You must be wondering why your son did not bring me home to meet you even though we were together for several months.
I know how happy you would be to have me as daughter-in-law. I can imagine us sitting down to discuss the village rumours while waiting for your son to return home after enjoying the local brews somewhere.
I also know how you would boastfully tell members of your women’s association that you have a daughter-in-law who is extremely hilarious and a bit curvy.
You would off course not forget to tell them that I work very far in the country’s capital.
I however have a slight feeling that something is bothering you. It has to do with your son. We have not met and I guess your son has not told you anything about me. But you somehow know I exist.

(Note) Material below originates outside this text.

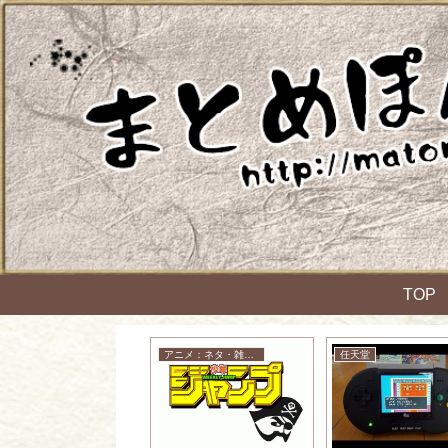
TOP
NE PIECE
アニメ：ネタ・雑談・ニュース
任天堂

That’s why each time he comes to the village, you give him many farm products including eggs, chicken, fruits, etc. to carry back to the city. I think at times you force him to carry them because you are convinced he is taking some to your unknown daughter in-law.
Well, mom, let me tell you truth. Your son isn’t convinced I’m good enough to sit and discuss village rumours with you.
He cannot stand the fact that here in the capital women can easily enjoy their numerous tots of whisky and other drinks in the evening after work instead of running home to cook for their potential hubbies.
He hasn’t understood that in this life we are not competing with partners but supplementing each other. He wants to have a mother in a wife.
Here in the city ladies are not asked by their husbands where they are going at night, so if I come there and you see me shinning at 7 PM don’t dare ask me where I am going.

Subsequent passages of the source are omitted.